Katie Mitchell (Royaume-Uni) : Représenter avec précision le comportement humain

Née en 1964 à Berkshire, au Royaume-Uni, Katie Mitchell fait d’abord des études en littérature anglaise à l’Université d’Oxford, où elle commence à mettre en scène des pièces jouées par des étudiants. À sa sortie, en 1987, elle travaille durant trois ans comme assistante à la mise en scène dans différents théâtres, notamment à la Royal Shakespeare Company. Fascinée par les méthodes de Stanislavski et de Grotowski, et récipiendaire d’une bourse du Winston Churchill Memorial Trust, elle part étudier le théâtre en Europe de l’Est, en 1989. La Russie, la Pologne, la Géorgie et la Lituanie font partie de son périple. Elle y observe le travail de praticiens tels qu’Anatoli Vassiliev, Lev Dodine, Wlodzimierz Staniewski du Centre Gardzienice, Eimuntas Nekros?ius et plusieurs autres. Elle y monte Diarmuid and Graine, projet éducationnel destiné à une tournée dans les campagnes de l’est de la Pologne. De retour au Royaume-Uni, elle fonde sa propre compagnie, Classics on a Shoestring, qui se donne comme objectif de présenter des textes classiques dans une forme novatrice, en intégrant, entre autres, la musique et la danse. À la tête de cette compagnie, elle monte Arden of Faversham, d’un auteur inconnu, Vassa Zheleznova, de Maxime Gorki, Women of Troy, d’Euripide, The House of Bernarda Alba, de Federico García Lorca, et Live Like Pigs, de John Arden.

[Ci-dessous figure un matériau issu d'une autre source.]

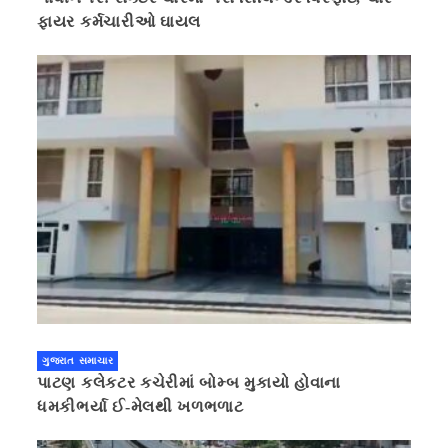
ફાયર કર્મચારીઓ ઘાયલ
ગુજરાત સમાચાર
પાટણ કલેકટર કચેરીમાં બોમ્બ મુકાયો હોવાના
ધમકીભર્યા ઈ-મેલથી ખળભળાટ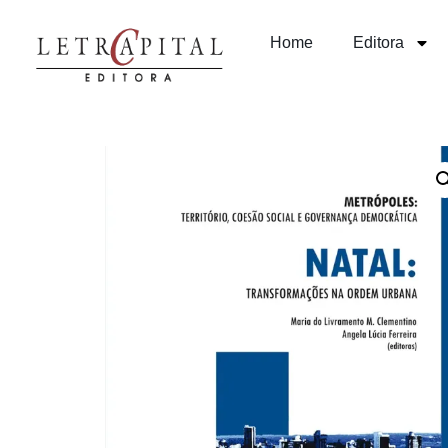
Home
Editora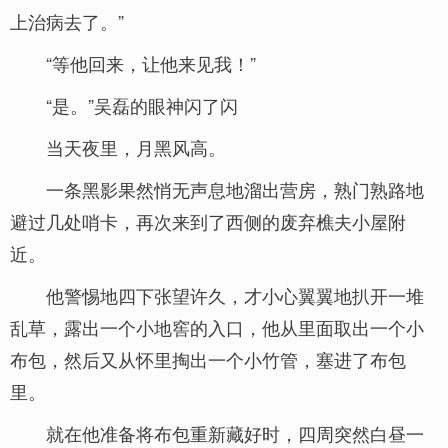
上治病去了。”
“等他回来，让他来见我！”
“是。”吴磊的眼神闪了闪
当天夜里，月黑风高。
一条黑影果然悄无声息地溜出营房，熟门熟路地
避过几处哨卡，再次来到了西侧的废弃樵夫小屋附
近。
他警惕地四下张望许久，才小心翼翼地扒开一堆
乱草，露出一个小地窖的入口，他从里面取出一个小
布包，然后又从怀里掏出一个小竹管，塞进了布包
里。
就在他准备将布包重新藏好时，四周突然白昼一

Présentant d’abord ses spectacles dans des théâtres en marge du milieu institutionnel, Katie Mitchell est aujourd’hui appelée à travailler sur les scènes les plus prestigieuses d’Europe. Elle monte notamment The Last Ones, de Maxime Gorki, dans une traduction de Cathy Porter, à l’Abbey Theatre de Dublin (1993) ; Endgame, de Beckett, au Donmar Warehouse (1996) ; Attempts on her Life, de Martin Crimp, au Piccolo Teatro de Milan (1999) et The Maids, de Jean Genet, dans une traduction de Martin Crimp, au Young Vic Theatre (1999). Parmi ses autres mises en scène, mentionnons The Mysteries, spectacle en deux parties, inspiré de la Bible, que Katie Mitchell écrit en collaboration avec Edward Kemp (1997), et Beckett Shorts, spectacle rassemblant les courtes pièces de Beckett (1997).

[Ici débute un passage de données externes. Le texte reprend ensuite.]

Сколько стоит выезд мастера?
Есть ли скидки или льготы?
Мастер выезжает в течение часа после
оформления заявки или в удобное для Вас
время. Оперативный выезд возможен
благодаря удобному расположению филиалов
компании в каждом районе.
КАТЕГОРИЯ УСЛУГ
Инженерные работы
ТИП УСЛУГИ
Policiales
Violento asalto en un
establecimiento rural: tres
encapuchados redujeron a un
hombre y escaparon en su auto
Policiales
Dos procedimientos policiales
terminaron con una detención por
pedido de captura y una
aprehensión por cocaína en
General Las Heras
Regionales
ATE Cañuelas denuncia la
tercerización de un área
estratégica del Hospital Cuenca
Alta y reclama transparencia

Désireuse d’explorer l’humain dans toute sa complexité, Katie Mitchell s’emploie à révéler avec justesse et par un travail de mise en scène minutieux, les sentiments troubles des expériences humaines. Elle privilégie le répertoire tout autant classique que contemporain. À la Royal Shakespeare Company, elle monte The Phoenician Women, d’Euripide, dans une traduction de David Thompson (1996) – spectacle qui lui vaut un Evening Standard Award – et au National Theatre, elle présente The Oresteia (The Home Guard et The Daughters of Darkness), d’Eschyle, dans une version de Ted Hughes (1999) et Iphigenia at Aulis, d’Euripide, dans une traduction de Don Taylor (2004). Parmi les textes contemporains qu’elle met en scène, mentionnons The Country et Face to The Wall, de Martin Crimp (2000 et 2002), Mountain Language/ Ashes To Ashes, de Harold Pinter (2001) – spectacle également présenté dans le cadre du Lincoln Center Festival de New York – et Nightsongs, de Jon Fosse, dans une traduction de Gregory Motton (2002), tous présentés au Royal Court Theatre de Londres.

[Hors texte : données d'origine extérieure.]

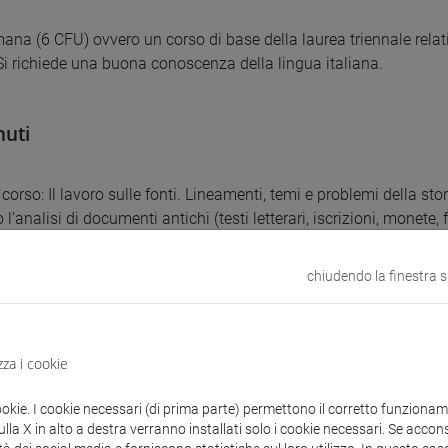
mana (6 CFU) ovvero un corso di base della laurea triennale rela
i richiede una buona conoscenza della lingua italiana.
uti
 corso: Il lavoro sulle fonti. Lineamenti, temi e problemi della st
 l'analisi di documenti antichi (testi letterari, iscrizioni, monete
i essenziali della storia politica, sociale, economica e religios
ro d'Occidente. Gli studenti non frequentanti studieranno le stes
chiudendo la finestra 
con la lettura di testi indicati in
ia.
zza i cookie
di riferimento
ookie. I cookie necessari (di prima parte) permettono il corretto funzionamen
la X in alto a destra verranno installati solo i cookie necessari. Se accons
 per studenti frequentanti (6 CFU):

Tchekhov étant son auteur de prédilection, Katie Mitchell monte, à la Royal Shakespeare Company, Uncle Vanya, dans une traduction de David Lan, coproduit par le Young Vic Theatre (1998) et, au National Theatre, Ivanov, dans une nouvelle version de David Harrower (2002), de même que Three Sisters, dans une nouvelle version de Nicholas Wright (2003). Metteure en scène associée au National Theatre, elle y monte également Rutherford and Son, de Githa Sowerby (1994), The Machine Wreckers, d’Ernst Toller, dans une nouvelle version d’Ashley Dukes (1995).

En 2004, elle présente une nouvelle pièce de Kevin Elyot, Forty Winks, au Royal Court Theatre et, en 2005, A Dream Play, de Strindberg, dans une nouvelle version de Caryl Churchill qui intègre également du matériel textuel issu du travail de Katie Mitchell et des acteurs. Au cours de sa carrière, Katie Mitchell travaille aussi sur des projets pour la télévision et fait des mises en scène d’opéra. Elle assume notamment, en 2003, la mise en scène de Jephtha, opéra de Georg Friedrich Haendel, au Welsh National Opera, et celle, pour la télévision, de The Turn of the Screw, opéra de Benjamin Britten d’après l’oeuvre de Henry James, produit par BBC Wales.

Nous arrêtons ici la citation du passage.